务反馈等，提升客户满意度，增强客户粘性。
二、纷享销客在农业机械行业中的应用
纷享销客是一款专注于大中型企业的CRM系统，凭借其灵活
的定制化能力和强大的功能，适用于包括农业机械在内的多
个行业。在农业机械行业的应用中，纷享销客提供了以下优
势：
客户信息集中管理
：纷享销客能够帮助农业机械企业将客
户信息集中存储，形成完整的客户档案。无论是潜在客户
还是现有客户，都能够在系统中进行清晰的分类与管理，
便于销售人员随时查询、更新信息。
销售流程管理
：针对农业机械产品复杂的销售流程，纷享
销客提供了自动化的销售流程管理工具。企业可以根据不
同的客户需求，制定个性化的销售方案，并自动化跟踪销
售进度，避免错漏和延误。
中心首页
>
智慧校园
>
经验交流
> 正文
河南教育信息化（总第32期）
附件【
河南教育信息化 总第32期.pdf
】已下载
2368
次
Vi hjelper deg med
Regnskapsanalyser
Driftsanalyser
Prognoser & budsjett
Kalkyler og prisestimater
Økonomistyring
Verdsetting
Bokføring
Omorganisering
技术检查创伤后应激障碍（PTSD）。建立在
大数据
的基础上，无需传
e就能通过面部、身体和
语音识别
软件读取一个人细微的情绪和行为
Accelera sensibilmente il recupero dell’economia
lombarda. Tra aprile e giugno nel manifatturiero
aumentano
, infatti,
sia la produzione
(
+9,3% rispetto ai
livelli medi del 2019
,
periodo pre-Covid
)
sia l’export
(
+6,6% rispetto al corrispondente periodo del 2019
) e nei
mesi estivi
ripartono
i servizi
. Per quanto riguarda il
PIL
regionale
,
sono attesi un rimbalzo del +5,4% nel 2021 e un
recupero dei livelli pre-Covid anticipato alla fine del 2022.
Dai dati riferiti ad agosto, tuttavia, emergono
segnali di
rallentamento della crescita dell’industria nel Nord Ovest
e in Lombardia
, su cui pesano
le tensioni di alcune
########
Task statement: All of the data, from the first line to the last, should be written out exactly.

Exercise solution:
务反馈等，提升客户满意度，增强客户粘性。
二、纷享销客在农业机械行业中的应用
纷享销客是一款专注于大中型企业的CRM系统，凭借其灵活
的定制化能力和强大的功能，适用于包括农业机械在内的多
个行业。在农业机械行业的应用中，纷享销客提供了以下优
势：
客户信息集中管理
：纷享销客能够帮助农业机械企业将客
户信息集中存储，形成完整的客户档案。无论是潜在客户
还是现有客户，都能够在系统中进行清晰的分类与管理，
便于销售人员随时查询、更新信息。
销售流程管理
：针对农业机械产品复杂的销售流程，纷享
销客提供了自动化的销售流程管理工具。企业可以根据不
同的客户需求，制定个性化的销售方案，并自动化跟踪销
售进度，避免错漏和延误。
中心首页
>
智慧校园
>
经验交流
> 正文
河南教育信息化（总第32期）
附件【
河南教育信息化 总第32期.pdf
】已下载
2368
次
Vi hjelper deg med
Regnskapsanalyser
Driftsanalyser
Prognoser & budsjett
Kalkyler og prisestimater
Økonomistyring
Verdsetting
Bokføring
Omorganisering
技术检查创伤后应激障碍（PTSD）。建立在
大数据
的基础上，无需传
e就能通过面部、身体和
语音识别
软件读取一个人细微的情绪和行为
Accelera sensibilmente il recupero dell’economia
lombarda. Tra aprile e giugno nel manifatturiero
aumentano
, infatti,
sia la produzione
(
+9,3% rispetto ai
livelli medi del 2019
,
periodo pre-Covid
)
sia l’export
(
+6,6% rispetto al corrispondente periodo del 2019
) e nei
mesi estivi
ripartono
i servizi
. Per quanto riguarda il
PIL
regionale
,
sono attesi un rimbalzo del +5,4% nel 2021 e un
recupero dei livelli pre-Covid anticipato alla fine del 2022.
Dai dati riferiti ad agosto, tuttavia, emergono
segnali di
rallentamento della crescita dell’industria nel Nord Ovest
e in Lombardia
, su cui pesano
le tensioni di alcune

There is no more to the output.